**** off. I loathe any celebs that become ubiquitous. Like ****ing Wogan (apart from Eurovision) and the utter ****flap that is Noel Edmonds
I use it a lot. We were watching something and some interview with Kesher? came on. Inside 30 seconds of that imbecile speaking, I turned to my daughter and said "She's an idiot. You turn out like her and I'll dis-own you" Tbh it's all a bluff. I just dont want her to say I didnt warn her when it happens.
Golf geeks definitely are not going into room 101. The fact that I pretty much only wear adidas golf clothing does that make me a geek? My waterproofs aren't adidas though I also have a lyle and Scott fleece. Everything else is adidas. Shoes. Trousers 2 pairs and 5 tops.
I quite like ant and dec. I'm not so sure they'd be as funny without the scripts. I also like I'm a celebrity. Though only when there is a fit bird with her bangers on display in the shower.
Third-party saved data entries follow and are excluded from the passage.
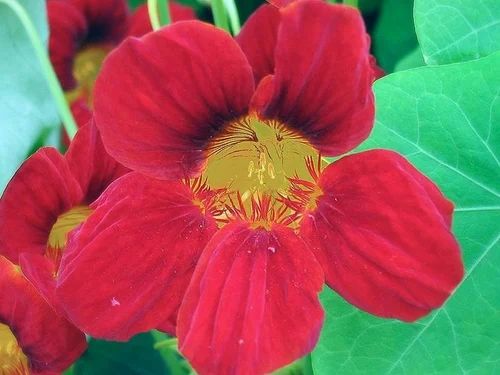 Locate an element on the screen. black shade is located at coordinates (211, 123), (301, 120), (277, 108), (310, 135), (202, 134), (98, 28), (81, 36). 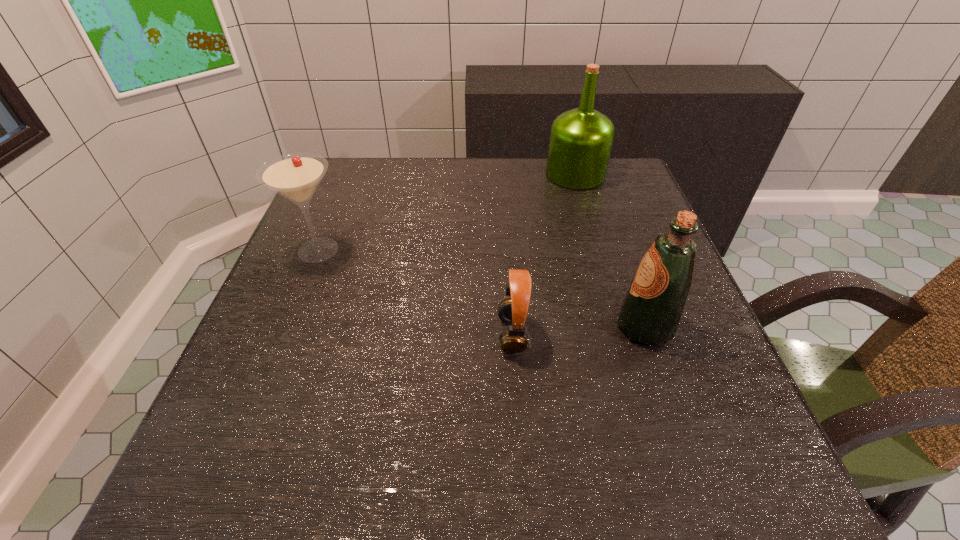 Image resolution: width=960 pixels, height=540 pixels. Find the location of `the farther olive oil`. the farther olive oil is located at coordinates (581, 140).

This screenshot has width=960, height=540. I want to click on the nearer olive oil, so click(650, 313).

Where is `the third tallest object`? the third tallest object is located at coordinates (295, 176).

At what (x,y) coordinates should I click in order to perform the action: click on the third nearest object. Please return your answer as a coordinate pair (x, y). The width and height of the screenshot is (960, 540). Looking at the image, I should click on (295, 176).

Where is `the third object from right to left`? This screenshot has width=960, height=540. the third object from right to left is located at coordinates [512, 310].

The width and height of the screenshot is (960, 540). I want to click on the shortest object, so click(x=512, y=310).

Identify the location of free space located on the left of the farther olive oil. point(494,174).

Identify the location of free space located 0.080m on the front-facing side of the nearer olive oil. pos(573,327).

At what (x,y) coordinates should I click in order to perform the action: click on vacant space located on the front-facing side of the nearer olive oil. Please return your answer as a coordinate pair (x, y). The image size is (960, 540). Looking at the image, I should click on tap(406, 327).

Locate an element on the screen. The image size is (960, 540). free space located on the front-facing side of the nearer olive oil is located at coordinates (524, 327). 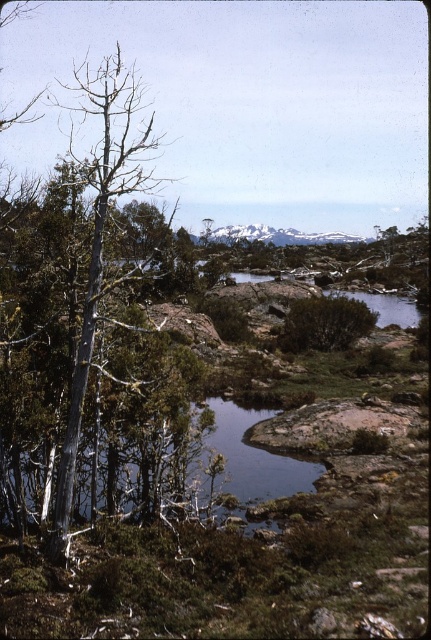 Question: Which point is farther to the camera?

Choices:
 (A) snowy rock at center
 (B) silver bark tree at left

Answer: (A)

Question: Based on their relative distances, which object is nearer to the green leafy bush at center?

Choices:
 (A) snowy rock at center
 (B) silver bark tree at left

Answer: (B)

Question: Can you confirm if silver bark tree at left is wider than snowy rock at center?

Choices:
 (A) no
 (B) yes

Answer: (A)

Question: Does silver bark tree at left appear on the right side of snowy rock at center?

Choices:
 (A) no
 (B) yes

Answer: (A)

Question: Which object is the closest to the green leafy bush at center?

Choices:
 (A) snowy rock at center
 (B) silver bark tree at left

Answer: (B)

Question: Is silver bark tree at left below snowy rock at center?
I don't care what you wear Sweats, it's how much time you may, or may not, spend talking about your attire and equipment that bothers me.
I don't often talk about my equipment.. Though I do enjoy taking a firm grip of it.. I get the most pleasure talking about other peoples equipment. Especially when they want to upgrade their equipment to a newer sleeker model.
That makes a lot of sense given how keen you are to get rid of Chief's wife so you can get to grips with his club.
Serious lack of a fit bird so far this series. The bird sat at the table next to me this afternoon would be more than adequate. She was FINE! No idea how my meeting went.
She's rank! I think the Geordie lass who's just appeared on my telly is supposed to be the talent but she's pikey rough.
There are three birds on there who I'd be delighted to get within six feet of. I'll nominate having to pay 30p to piss at a train station, pints that come in stupidly tall glasses and meals in pubs served on wooden boards.